**Task goal:**
Only lines containing the word "cookies" belong in the answer; copy each one from the records.

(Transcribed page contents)
___

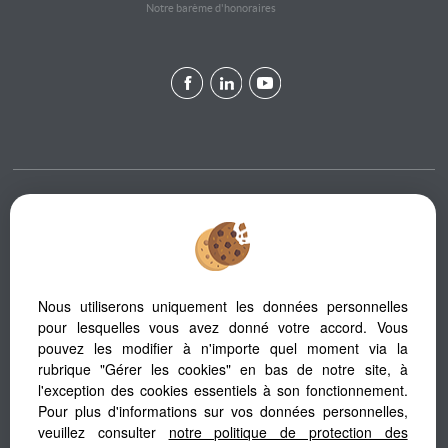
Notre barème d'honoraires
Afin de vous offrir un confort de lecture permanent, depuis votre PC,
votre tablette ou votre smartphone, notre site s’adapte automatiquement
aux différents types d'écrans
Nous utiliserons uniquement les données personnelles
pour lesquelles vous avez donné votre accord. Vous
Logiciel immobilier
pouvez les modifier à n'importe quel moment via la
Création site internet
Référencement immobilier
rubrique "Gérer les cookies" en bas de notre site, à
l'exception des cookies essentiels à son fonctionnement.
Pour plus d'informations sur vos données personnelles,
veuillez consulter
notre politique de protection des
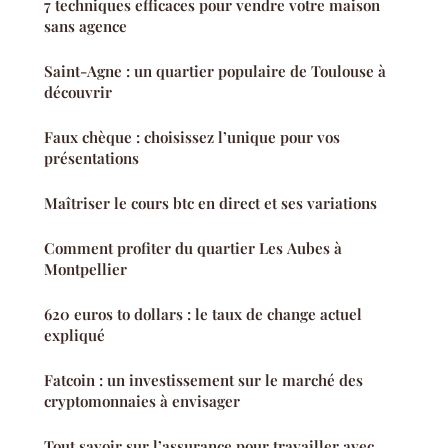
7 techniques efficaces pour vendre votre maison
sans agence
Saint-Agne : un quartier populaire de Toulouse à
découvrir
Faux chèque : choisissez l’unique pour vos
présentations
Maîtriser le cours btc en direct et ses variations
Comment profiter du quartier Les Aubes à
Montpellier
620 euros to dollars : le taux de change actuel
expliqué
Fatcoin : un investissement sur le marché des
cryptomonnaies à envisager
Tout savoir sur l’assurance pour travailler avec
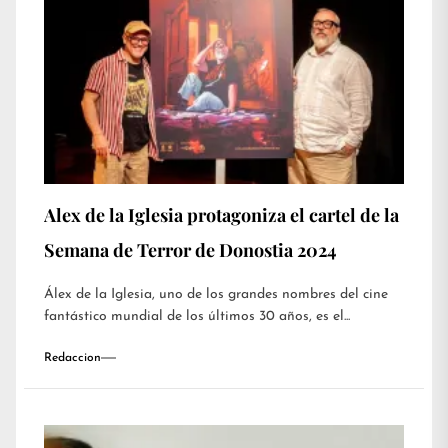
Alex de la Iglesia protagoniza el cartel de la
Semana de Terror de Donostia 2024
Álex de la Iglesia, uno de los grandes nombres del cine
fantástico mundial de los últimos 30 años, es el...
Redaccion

___

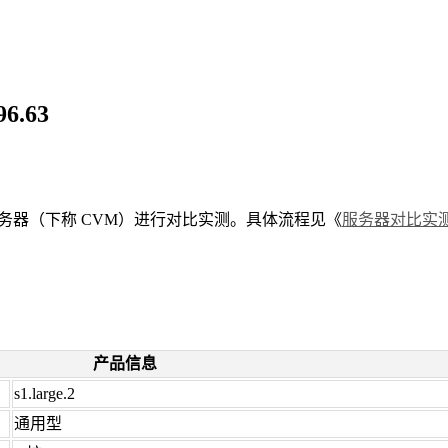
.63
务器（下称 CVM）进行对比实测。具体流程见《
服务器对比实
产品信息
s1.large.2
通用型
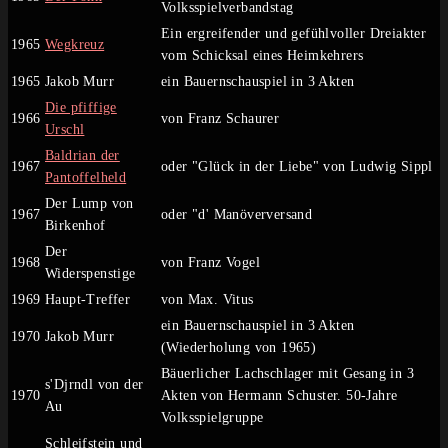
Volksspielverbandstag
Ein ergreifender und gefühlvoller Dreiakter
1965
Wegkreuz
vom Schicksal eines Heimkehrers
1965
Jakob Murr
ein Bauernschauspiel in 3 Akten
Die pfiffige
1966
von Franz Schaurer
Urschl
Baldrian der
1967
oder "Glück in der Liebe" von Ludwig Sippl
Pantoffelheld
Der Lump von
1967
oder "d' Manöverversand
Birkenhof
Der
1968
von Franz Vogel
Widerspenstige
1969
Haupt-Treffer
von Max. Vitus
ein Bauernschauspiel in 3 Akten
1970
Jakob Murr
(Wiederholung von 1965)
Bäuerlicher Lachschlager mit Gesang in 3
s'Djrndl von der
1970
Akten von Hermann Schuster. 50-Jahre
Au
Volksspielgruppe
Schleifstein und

___

**Task response:**
rubrique "Gérer les cookies" en bas de notre site, à
l'exception des cookies essentiels à son fonctionnement.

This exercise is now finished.